> [Records to process]:
-------------------------

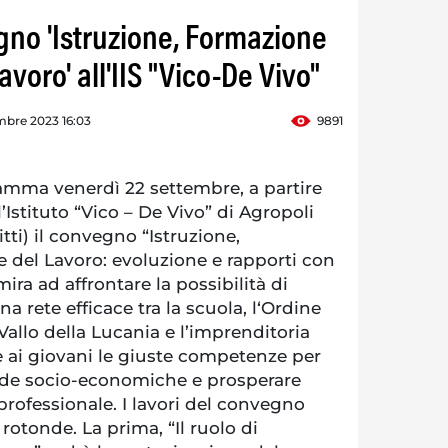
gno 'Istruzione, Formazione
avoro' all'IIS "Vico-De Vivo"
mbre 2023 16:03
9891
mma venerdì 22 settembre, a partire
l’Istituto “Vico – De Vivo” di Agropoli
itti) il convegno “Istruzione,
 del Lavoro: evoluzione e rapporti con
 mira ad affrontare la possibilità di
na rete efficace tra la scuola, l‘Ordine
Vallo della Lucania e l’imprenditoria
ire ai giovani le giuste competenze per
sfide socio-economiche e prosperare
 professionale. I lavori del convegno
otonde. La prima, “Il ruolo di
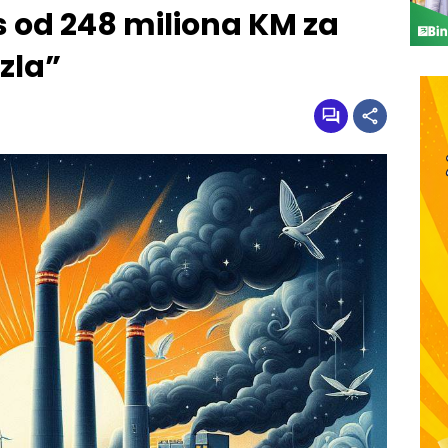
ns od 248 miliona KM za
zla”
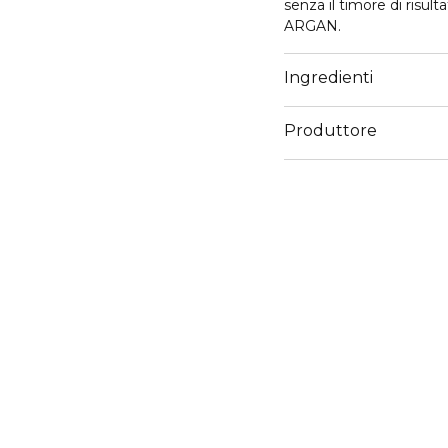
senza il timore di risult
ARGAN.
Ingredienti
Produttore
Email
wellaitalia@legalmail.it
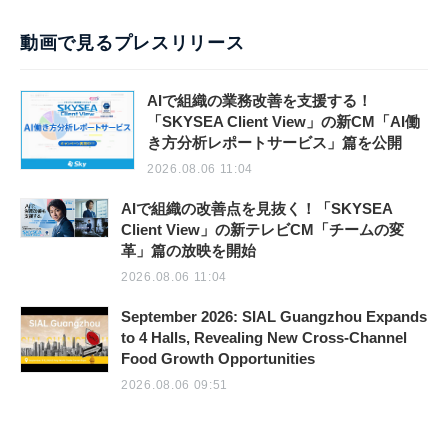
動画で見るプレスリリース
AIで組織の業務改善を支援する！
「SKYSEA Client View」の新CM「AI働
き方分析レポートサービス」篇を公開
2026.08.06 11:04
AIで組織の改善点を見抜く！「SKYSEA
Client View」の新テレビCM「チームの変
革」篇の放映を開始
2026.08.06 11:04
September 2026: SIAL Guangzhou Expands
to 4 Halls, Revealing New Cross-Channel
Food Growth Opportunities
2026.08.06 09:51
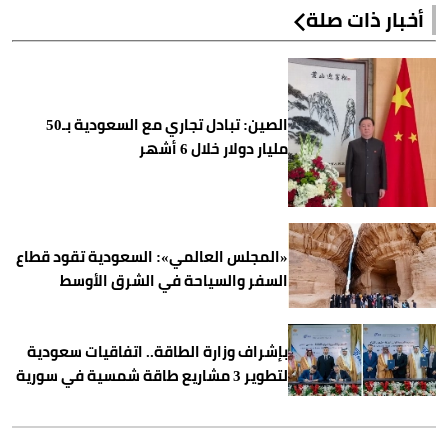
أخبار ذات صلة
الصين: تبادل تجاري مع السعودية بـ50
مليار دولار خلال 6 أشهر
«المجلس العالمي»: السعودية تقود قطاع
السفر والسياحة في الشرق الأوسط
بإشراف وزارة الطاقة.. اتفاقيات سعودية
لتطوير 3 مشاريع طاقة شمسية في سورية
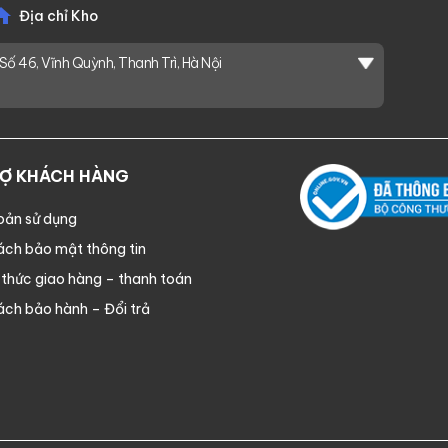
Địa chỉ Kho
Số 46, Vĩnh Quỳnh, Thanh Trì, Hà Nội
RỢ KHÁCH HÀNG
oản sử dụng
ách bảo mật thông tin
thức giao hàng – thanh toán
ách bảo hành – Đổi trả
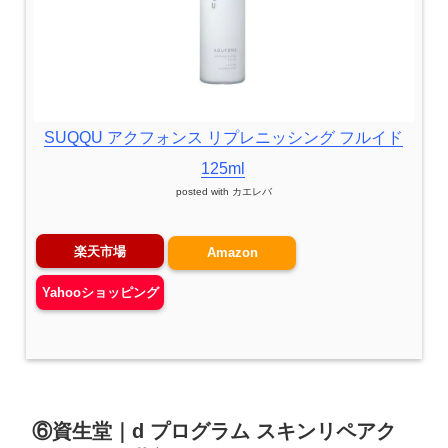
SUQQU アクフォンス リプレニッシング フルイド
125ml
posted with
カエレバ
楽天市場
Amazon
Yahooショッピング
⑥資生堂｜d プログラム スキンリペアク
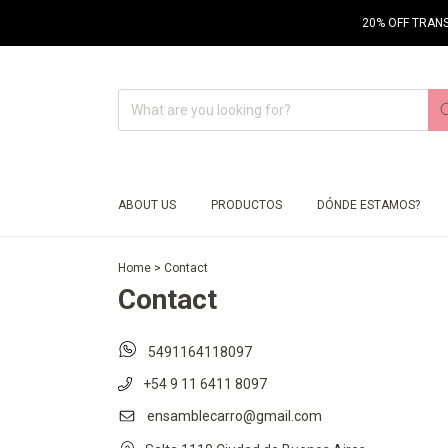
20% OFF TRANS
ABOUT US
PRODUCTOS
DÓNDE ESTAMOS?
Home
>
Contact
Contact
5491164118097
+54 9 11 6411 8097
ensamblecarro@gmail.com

-------------------------

> [Description of the task]: In the data above, tally the lines holding "Client" and answer with the figure only.

> [Answer for the task]: 2